The design for this project is intentionally simple and the focus is on correctness, legibility, safety, and efficiency
cargo build
cargo run -- transactions.csv > accounts.csvThe program accepts exactly one argument: the input CSV path. Output is written to stdout.
CSV columns:
- type: one of
deposit,withdrawal,dispute,resolve,chargeback - client: u16 client id
- tx: u32 transaction id (globally unique)
- amount: decimal with up to 4 places after the decimal point. Required for deposit and withdrawal only.
Rows are assumed to be in chronological order.
Whitespace around fields is accepted.
CSV columns:
- client: the client ID
- available: funds available for withdrawal/trading
- held: funds held due to disputes
- total = available + held
- locked: true if a chargeback occurred
All numeric values are printed with 4 decimal places.
The code is split into three layers:
io: CSV ingester and emitter. Produces an event stream for the engine to consume and process.engine: orchestrates processing, owns state, tx store, and metrics.core: domain types (Amount, Transaction) and pure ledger rules.
Processing is streaming. The CSV is read row by row and applied immediately. No full file buffering.
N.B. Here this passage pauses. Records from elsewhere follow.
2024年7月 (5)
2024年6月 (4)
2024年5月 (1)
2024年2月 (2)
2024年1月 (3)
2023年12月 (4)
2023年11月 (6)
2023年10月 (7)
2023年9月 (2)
My choice of datastore is a simple HashMap wrapped in an impl for TxStore. It would have been prefereable to use something like rusqlite since this would have allowed for atomic updates to available and held data
Most of the business logic is in the core/ledger.rs file that accounts for all the rules of state change, and in core/types.rs that contains the logic for supporting a decimal type with 4 decimal points of precision. For both of these I have added ample unit tests covering the categories I could think of
Additionally I have added property tests in tests/proptests.rs that create fuzzy input sets and run the service while making sure that internal invariants don't drift regardless of input
For each client:
- available: Amount
- held: Amount
- locked: bool
For each referenced tx:
- client id
- amount
- kind (deposit or withdrawal)
- disputed flag
Txs are stored in an in-memory HashMap store. This is abstracted behind a TxStore trait so a different backend can be swapped in later.
Non-fatal anomalies are counted in engine::metrics::Metrics, including:
- malformed rows
- unknown transaction types
- missing amounts on deposit/withdrawal
- duplicate tx ids
- disputes on missing tx ids
- wrong-client references
- ledger rule failures
- operations ignored after lock
Metrics can be printed to stderr (currently commented out) at the end so stdout remains clean CSV output.
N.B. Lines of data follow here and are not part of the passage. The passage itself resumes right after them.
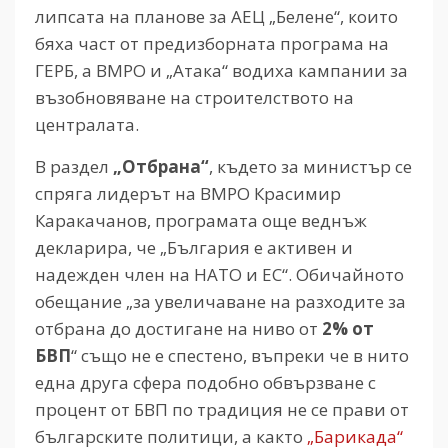
липсата на планове за АЕЦ „Белене“, които
бяха част от предизборната програма на
ГЕРБ, а ВМРО и „Атака“ водиха кампании за
възобновяване на строителството на
централата.
В раздел
„Отбрана“
, където за министър се
спряга лидерът на ВМРО Красимир
Каракачанов, програмата още веднъж
декларира, че „България е активен и
надежден член на НАТО и ЕС“. Обичайното
обещание „за увеличаване на разходите за
отбрана до достигане на ниво от
2% от
БВП
“ също не е спестено, въпреки че в нито
една друга сфера подобно обвързване с
процент от БВП по традиция не се прави от
българските политици, а както
„Барикада“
- Dispute, resolve, and chargeback reference a previous tx by id. If the id does not exist, the event is ignored and an error metric tabulated.
- Resolve and chargeback are ignored if the referenced tx is not currently disputed.
- Disputes only apply to deposits
- The spec only specifies "transactions" but conceptually, it doesn't make sense to dispute a withdrawal, it doesn't fit the spirit of the spec
- It's also dangerous allowing someone to potentially withdraw the account's full balance twice
- After a chargeback, the account is locked and all subsequent transactions for that client are ignored.
Unit tests cover:
- Amount parsing and formatting, including up-to-4 decimal precision and whitespace tolerance.
- Checked arithmetic overflow detection.
- Basic ledger correctness.
To run unit tests:
just testIntegration tests cover:
- End to end scenarios meant to simulate the entire system working on real-world data
To run integration tests:
just check